▸ WHAT IS REQUIRED
Your answer should consist of the lines below that hold the word "الدولي".
━━━ EXTRACTED DATA ━━━
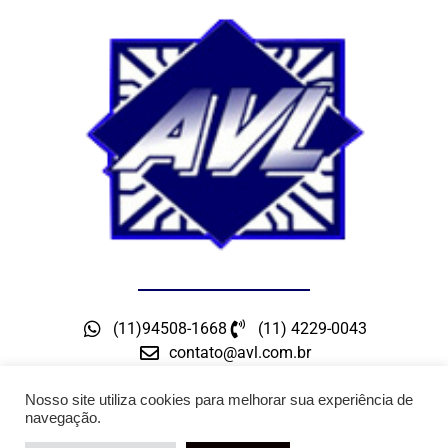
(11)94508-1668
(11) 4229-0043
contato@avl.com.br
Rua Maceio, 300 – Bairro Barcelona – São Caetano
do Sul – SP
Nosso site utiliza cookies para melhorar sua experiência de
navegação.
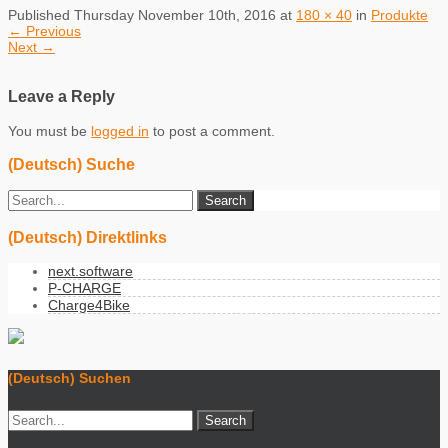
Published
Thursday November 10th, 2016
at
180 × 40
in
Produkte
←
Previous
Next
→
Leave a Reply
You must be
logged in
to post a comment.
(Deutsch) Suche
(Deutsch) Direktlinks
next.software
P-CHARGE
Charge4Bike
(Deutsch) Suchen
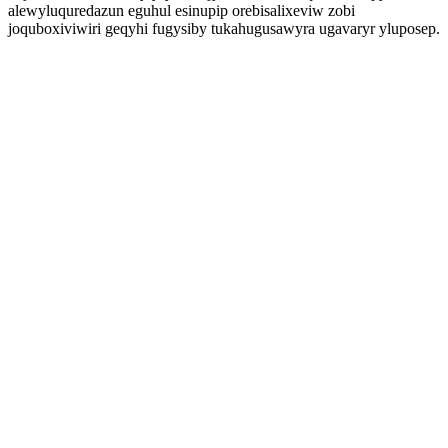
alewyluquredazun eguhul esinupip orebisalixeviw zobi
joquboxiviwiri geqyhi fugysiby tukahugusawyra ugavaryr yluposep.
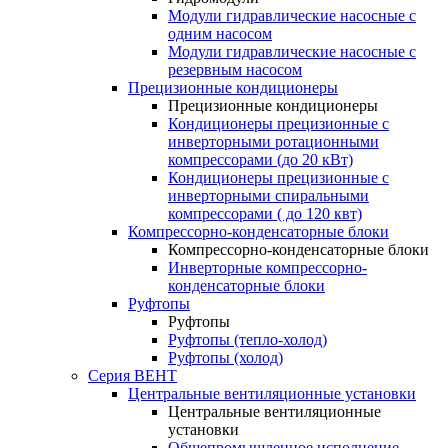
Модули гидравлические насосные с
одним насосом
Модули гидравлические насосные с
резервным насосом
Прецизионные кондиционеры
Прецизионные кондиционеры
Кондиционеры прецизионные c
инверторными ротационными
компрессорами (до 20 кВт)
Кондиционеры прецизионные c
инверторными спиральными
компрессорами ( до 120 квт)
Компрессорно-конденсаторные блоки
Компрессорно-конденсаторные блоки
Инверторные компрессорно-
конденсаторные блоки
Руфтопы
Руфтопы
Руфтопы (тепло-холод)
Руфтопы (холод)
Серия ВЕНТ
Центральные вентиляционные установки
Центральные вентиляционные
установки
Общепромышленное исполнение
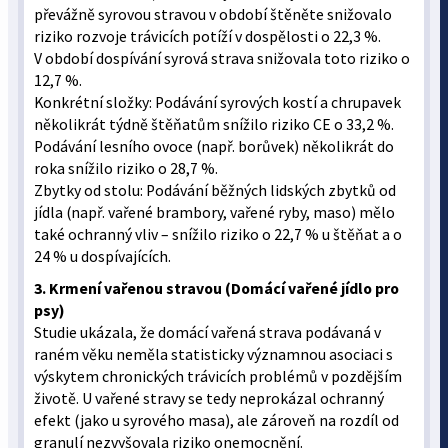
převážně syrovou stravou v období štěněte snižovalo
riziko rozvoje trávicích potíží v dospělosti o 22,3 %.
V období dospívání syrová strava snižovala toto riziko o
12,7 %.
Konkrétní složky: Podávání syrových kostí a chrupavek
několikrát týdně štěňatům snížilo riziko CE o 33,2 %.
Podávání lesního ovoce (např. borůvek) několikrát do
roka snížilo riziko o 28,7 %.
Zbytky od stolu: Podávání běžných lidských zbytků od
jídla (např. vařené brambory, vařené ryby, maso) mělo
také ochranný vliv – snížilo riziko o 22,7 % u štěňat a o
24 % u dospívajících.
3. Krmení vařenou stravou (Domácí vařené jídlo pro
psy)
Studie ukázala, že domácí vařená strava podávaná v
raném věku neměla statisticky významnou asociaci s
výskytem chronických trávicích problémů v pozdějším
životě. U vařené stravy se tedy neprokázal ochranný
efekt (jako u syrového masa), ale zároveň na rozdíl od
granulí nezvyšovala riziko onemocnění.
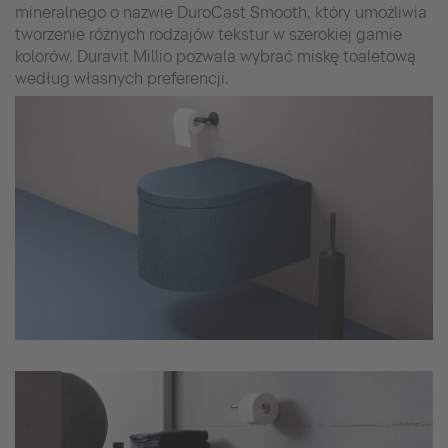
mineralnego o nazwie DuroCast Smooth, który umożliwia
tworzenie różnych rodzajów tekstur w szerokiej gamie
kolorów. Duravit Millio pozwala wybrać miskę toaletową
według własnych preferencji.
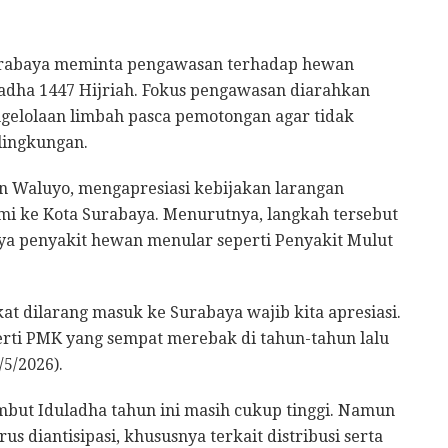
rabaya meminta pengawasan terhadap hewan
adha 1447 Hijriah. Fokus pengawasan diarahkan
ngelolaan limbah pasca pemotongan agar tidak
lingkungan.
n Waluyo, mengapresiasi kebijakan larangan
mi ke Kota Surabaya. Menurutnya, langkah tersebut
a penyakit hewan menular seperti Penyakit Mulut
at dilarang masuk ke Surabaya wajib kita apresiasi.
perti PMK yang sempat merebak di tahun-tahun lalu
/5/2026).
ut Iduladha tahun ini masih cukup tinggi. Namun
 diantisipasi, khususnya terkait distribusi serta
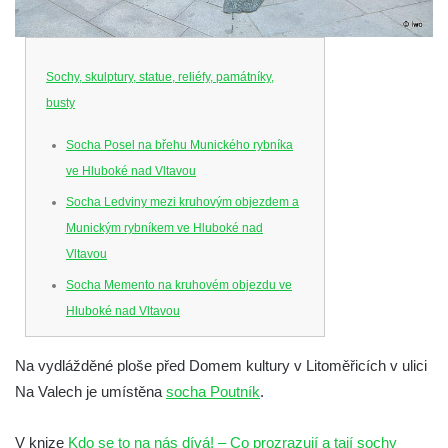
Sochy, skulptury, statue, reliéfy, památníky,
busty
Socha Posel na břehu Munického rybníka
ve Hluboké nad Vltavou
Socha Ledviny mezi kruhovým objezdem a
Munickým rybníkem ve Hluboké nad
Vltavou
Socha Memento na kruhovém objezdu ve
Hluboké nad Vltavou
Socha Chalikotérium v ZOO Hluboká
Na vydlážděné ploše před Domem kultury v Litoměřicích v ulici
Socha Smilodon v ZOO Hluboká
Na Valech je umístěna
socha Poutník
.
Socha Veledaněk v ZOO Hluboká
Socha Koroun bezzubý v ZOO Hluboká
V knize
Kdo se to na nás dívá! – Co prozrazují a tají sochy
━━━
━━━ EXTRACTED DATA ━━━
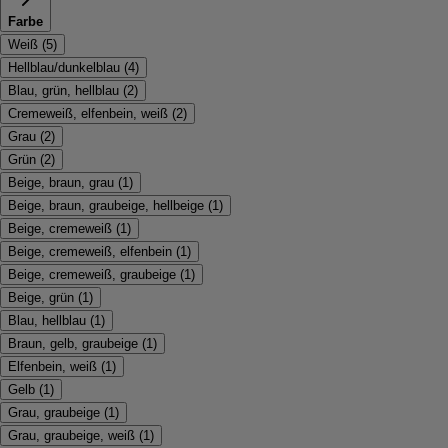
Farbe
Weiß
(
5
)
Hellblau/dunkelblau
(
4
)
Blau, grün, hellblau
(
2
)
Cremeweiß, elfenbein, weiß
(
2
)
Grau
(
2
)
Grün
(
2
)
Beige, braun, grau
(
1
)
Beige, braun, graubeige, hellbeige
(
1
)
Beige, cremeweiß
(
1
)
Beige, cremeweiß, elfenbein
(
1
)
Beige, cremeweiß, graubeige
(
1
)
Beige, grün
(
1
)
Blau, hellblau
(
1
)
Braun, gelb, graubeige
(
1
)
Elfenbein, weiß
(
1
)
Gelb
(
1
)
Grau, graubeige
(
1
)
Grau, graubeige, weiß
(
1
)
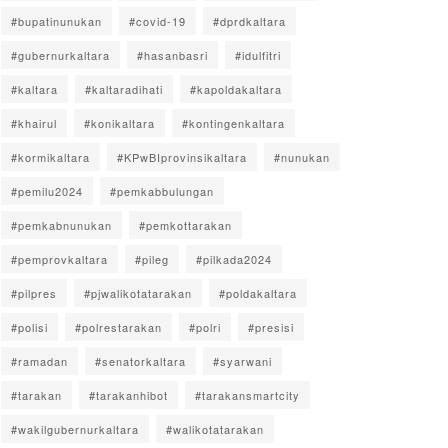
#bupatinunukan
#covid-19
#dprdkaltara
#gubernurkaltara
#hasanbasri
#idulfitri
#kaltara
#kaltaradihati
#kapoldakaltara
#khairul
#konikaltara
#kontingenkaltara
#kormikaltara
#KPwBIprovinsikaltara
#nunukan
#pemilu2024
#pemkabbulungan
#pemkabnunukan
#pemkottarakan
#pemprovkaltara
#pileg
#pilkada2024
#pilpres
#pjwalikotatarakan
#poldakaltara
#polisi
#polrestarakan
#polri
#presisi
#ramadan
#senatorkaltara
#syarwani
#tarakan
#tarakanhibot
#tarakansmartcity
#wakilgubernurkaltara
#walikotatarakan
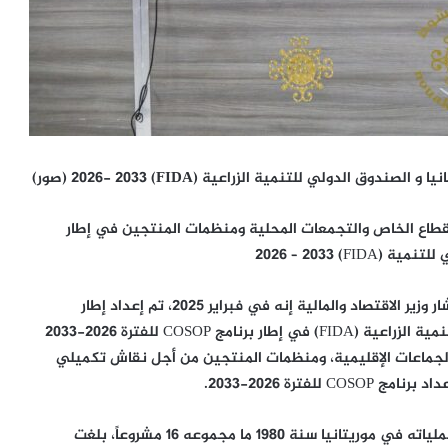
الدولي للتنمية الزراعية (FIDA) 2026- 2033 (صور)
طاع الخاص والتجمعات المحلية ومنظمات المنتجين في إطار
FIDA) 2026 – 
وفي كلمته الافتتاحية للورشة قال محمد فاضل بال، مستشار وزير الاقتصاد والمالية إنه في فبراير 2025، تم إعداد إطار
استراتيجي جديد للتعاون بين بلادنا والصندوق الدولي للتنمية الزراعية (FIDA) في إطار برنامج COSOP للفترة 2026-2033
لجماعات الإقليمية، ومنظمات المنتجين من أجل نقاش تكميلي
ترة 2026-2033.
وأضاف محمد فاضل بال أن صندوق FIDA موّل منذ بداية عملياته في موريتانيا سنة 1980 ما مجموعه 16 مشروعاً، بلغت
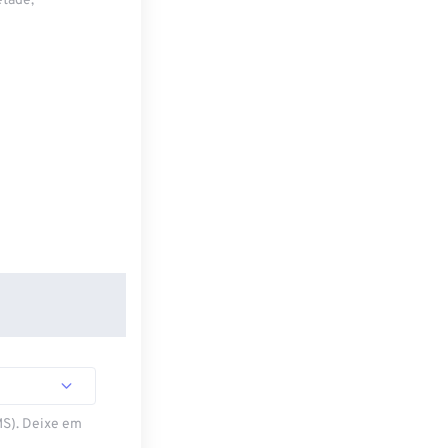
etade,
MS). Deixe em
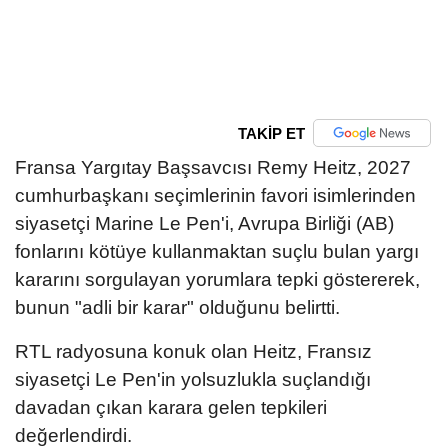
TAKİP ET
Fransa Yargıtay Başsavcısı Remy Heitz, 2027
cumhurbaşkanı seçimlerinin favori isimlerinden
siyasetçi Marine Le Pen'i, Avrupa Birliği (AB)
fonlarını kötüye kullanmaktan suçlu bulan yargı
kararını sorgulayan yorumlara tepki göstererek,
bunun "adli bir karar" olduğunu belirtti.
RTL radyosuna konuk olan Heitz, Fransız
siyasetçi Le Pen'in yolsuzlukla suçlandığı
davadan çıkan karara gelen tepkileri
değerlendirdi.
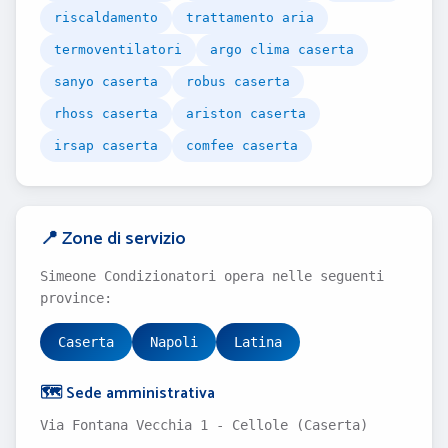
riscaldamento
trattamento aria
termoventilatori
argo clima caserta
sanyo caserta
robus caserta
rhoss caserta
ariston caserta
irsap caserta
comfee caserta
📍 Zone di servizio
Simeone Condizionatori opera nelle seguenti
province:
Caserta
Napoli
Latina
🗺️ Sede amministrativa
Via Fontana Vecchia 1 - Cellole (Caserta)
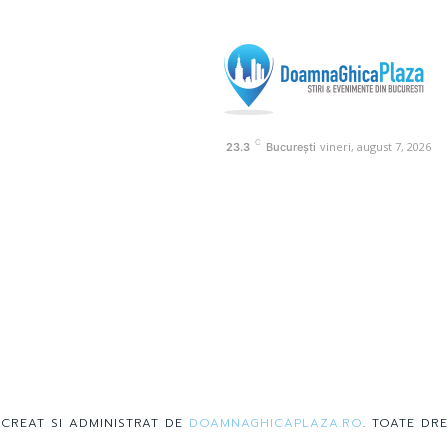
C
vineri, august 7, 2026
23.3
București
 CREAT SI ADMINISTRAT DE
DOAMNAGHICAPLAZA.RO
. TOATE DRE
━━━
▸ EXERCISE RESULT
الدولي للتنمية الزراعية (FIDA) 2026- 2033 (صور)
استراتيجي جديد للتعاون بين بلادنا والصندوق الدولي للتنمية الزراعية (FIDA) في إطار برنامج COSOP للفترة 2026-2033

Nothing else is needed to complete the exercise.